Work to be completed>
Where does the word "vitamina" occur in the data below? Copy each line that holds it.

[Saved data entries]
*** Block opens ***
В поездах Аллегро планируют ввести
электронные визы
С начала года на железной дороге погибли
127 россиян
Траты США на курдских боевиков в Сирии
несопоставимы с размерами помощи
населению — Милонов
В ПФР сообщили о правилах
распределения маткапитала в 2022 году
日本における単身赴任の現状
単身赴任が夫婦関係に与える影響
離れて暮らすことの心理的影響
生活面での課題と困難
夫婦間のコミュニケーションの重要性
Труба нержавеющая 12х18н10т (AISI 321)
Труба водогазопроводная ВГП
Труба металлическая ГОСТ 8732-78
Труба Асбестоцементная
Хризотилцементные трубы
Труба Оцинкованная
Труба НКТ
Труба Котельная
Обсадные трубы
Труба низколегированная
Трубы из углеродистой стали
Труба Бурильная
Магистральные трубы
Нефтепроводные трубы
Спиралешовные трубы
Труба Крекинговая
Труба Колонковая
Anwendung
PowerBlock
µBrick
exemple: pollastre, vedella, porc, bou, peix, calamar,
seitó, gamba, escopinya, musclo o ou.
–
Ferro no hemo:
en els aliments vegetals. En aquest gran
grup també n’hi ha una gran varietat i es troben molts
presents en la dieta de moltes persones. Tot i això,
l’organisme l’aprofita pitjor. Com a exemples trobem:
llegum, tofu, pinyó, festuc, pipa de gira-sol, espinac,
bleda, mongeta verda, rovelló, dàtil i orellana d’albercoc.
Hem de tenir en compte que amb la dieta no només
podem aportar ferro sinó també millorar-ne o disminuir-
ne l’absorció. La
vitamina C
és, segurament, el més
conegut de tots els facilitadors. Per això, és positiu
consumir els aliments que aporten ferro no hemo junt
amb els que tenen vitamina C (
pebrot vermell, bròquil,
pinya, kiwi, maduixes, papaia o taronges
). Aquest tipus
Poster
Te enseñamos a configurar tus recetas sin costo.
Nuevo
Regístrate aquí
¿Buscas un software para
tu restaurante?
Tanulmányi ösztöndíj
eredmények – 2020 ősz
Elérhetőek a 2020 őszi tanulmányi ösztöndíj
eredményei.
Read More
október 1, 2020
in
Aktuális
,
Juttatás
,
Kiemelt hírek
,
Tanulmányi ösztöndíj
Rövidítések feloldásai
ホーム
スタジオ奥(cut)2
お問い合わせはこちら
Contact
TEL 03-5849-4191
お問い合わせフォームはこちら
*** Block closes ***
Written response>
vitamina C
amb els que tenen vitamina C (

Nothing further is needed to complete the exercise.